Some of the largest crypto hedge funds have poured money into a company that's building a platform for traders looking to operate in the shadows.

Republic Protocol has raised $33.8 million worth of ether, according to a Wall Street Journal report, to finance the creation of a dark pool for crypto trading.

Darks pools allow for large investors to make anonymous trades, off exchanges, as to not impact prices in the broader market.

"If I have 1,000 bitcoin and I want to trade it for another cryptocurrency, everyone can see that and it puts downward pressure on the price," chief executive Taiyang Zhang, 21, told the Journal.
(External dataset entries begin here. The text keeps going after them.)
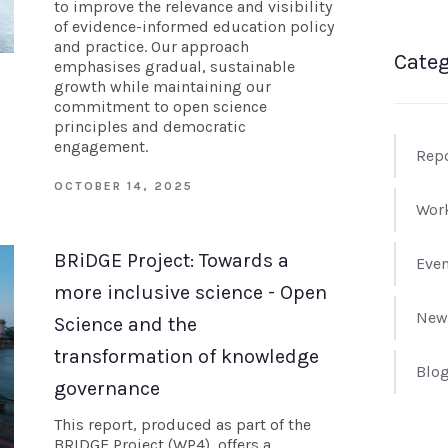
to improve the relevance and visibility
of evidence-informed education policy
and practice. Our approach
Categ
emphasises gradual, sustainable
growth while maintaining our
commitment to open science
principles and democratic
engagement.
Rep
OCTOBER 14, 2025
Wor
BRiDGE Project: Towards a
Even
more inclusive science - Open
New
Science and the
transformation of knowledge
Blo
governance
This report, produced as part of the
BRIDGE Project (WP4), offers a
Bitcoin transactions are recorded on a public ledger, but the dark pool would "temporarily conceal" a trader's identity, according to the Journal.

The firm expects to capture up to $9 billion worth of monthly trading volumes. To put that in perspective, the crypto markets see around $750 billion worth of tokens and coins change hands in a given month, according to CoinMarketCap.

Lex Sokolin, a partner at Autonomous NEXT, told Business Insider the demand for such a platform has grown with the crypto market.

"As the market cap of total crypto grows, there are more and more crypto whales that need to solve for large, private orders," Sokolin said in an email. "The largeness is an issue in getting good execution on shallow retail exchanges. The privacy is important so that people are not hacked, ransomed, or worse."